Certain types of memory devices generate a clock strobe signal having edges aligned with changes in the read data. A DDR SDRAM transfers data on each rising and falling edge of the clock strobe signal, thereby transferring two data words per clock cycle.
A read data synchronization circuit is often used to coordinate the transfer of data to and from a memory device, such as a DDR SDRAM. The read data synchronization circuit provides a local clock signal to the memory device to synchronize read and write operations. The clock strobe signal generated by the memory device with the read data has predefined phase constraints with respect to the local clock signal provided by the read data synchronization circuit. The read data synchronization circuit uses the clock strobe signal to determine when the read data is valid and can therefore be latched. The times at which the read data is latched are preferably synchronized relative to the clock strobe signal so as to latch the read data in the middle of the valid data window.
In normal operation, the memory controller can initiate a READ operation by issuing a READ command to the DDR SDRAM. In response, the DDR SDRAM will retrieve a predetermined portion of the data stored therein beginning at the particular address specified in the READ command. When ready to transmit the retrieved data, the DDR SDRAM will first generate the DQS preamble, then transmit the data, edge-aligned with both the rising and falling edges of DQS, and, finally, generate the DQS postamble. This sequence, however, is problematic when noise is introduced into the DQS signal. The memory controller can be operative to mistakenly receive the noise introduced DQS signal and consider the noise introduced DQS signal as the real DQS. The memory controller reacts prematurely and captures spurious data. In the other words, it fails to receive the actual data. If DQS is introduced the noise generating from problems of, the system PCB, interference of other signals, or DDR memory, some state machines will enter a false state and system crash due to abnormal access of memory.
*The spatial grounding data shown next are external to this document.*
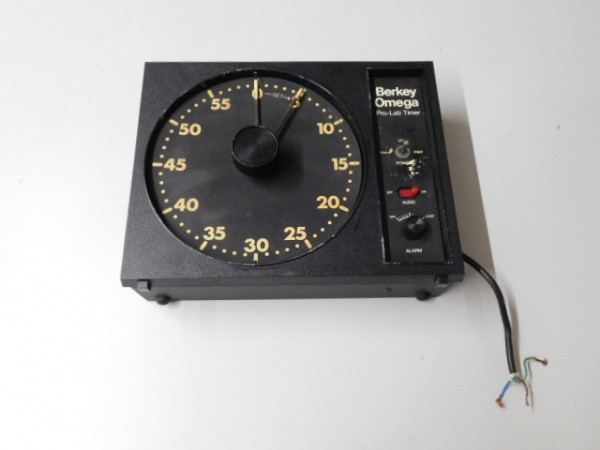 Identify the location of cord. (509, 353). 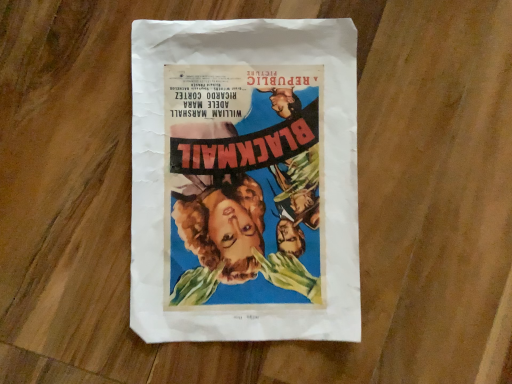 What is the approximate width of vintage paper poster at center?

It is 12.38 inches.

The image size is (512, 384). What do you see at coordinates (244, 181) in the screenshot?
I see `vintage paper poster at center` at bounding box center [244, 181].

Identify the location of vintage paper poster at center. The height and width of the screenshot is (384, 512). 244,181.

You are a GUI agent. You are given a task and a screenshot of the screen. Output one action in this format:
    pyautogui.click(x=<x>, y=<y>)
    Task: Click on the vintage paper poster at center
    
    Given the screenshot: What is the action you would take?
    pyautogui.click(x=244, y=181) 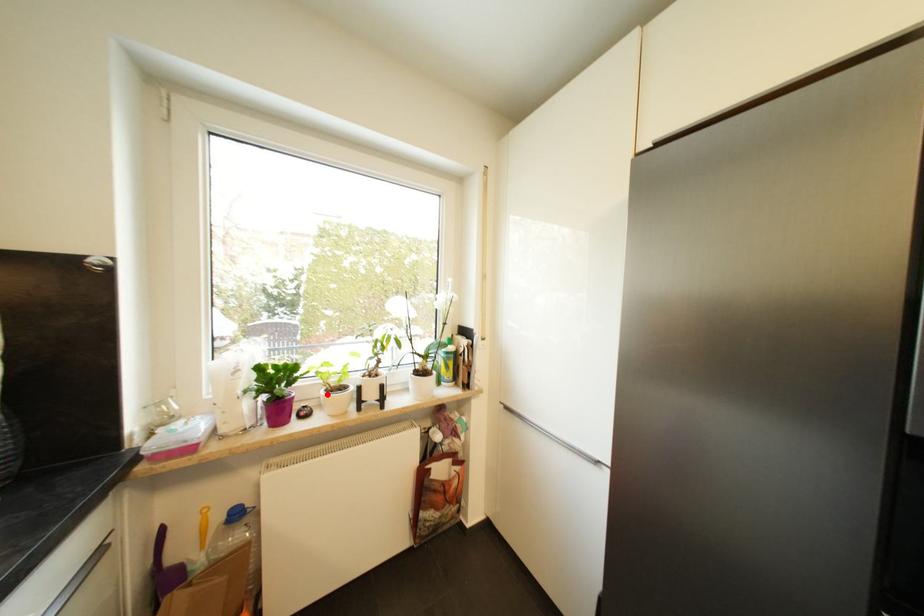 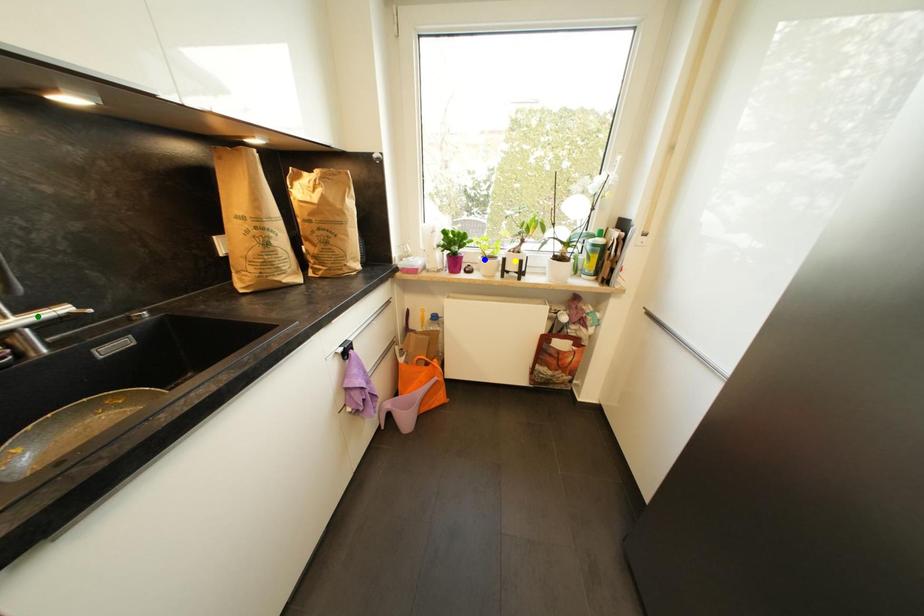 Question: I am providing you with two images of the same scene from different viewpoints. A red point is marked on the first image. You are given multiple points on the second image. Which point in image 2 is actually the same real-world point as the red point in image 1?

Choices:
 (A) green point
 (B) yellow point
 (C) blue point

Answer: (C)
This particular problem becomes increasingly serious as system clock rates rise in subsequent generations of DDR devices. Given the inherent difficulty in coordinating two electronic circuits physically located on separate chips, e.g., the DDR SDRAM and the memory controller, there may be no completely satisfactory solution for such inter-chip transactions, short of using the mixed-signal clock forwarding/recovery techniques common in high-speed telecommunication devices. A alternative solution is required to improve noise immunity in systems having DDR SDRAMs.
U.S. Pat. No. 6,785,189 to Jacobs provides a method and apparatus for improving noise immunity in a DDR SDRAM system. FIG. 1 is a block diagram disclosed by Jacobs.
Jacobs discloses a DQS qualifying circuit to frame the DQS from DDR SDRAM. The DQSQ frame generator 12 includes 2 dedicated pins and a dummy load, which should be equal to the load of DDR SDRAM. The DQSQ frame generator 12 transmits a DQS qualifying signal DQSQ from one pin, and receives a delayed DQS qualifying signal from existing controller circuits 14 after a certain fly time on PC board, equal to the fly time of DQS signal. Thus, the memory controller of Jacobs uses the delayed DQS qualifying signal to frame the DQS signal from DDR SDRAM 16.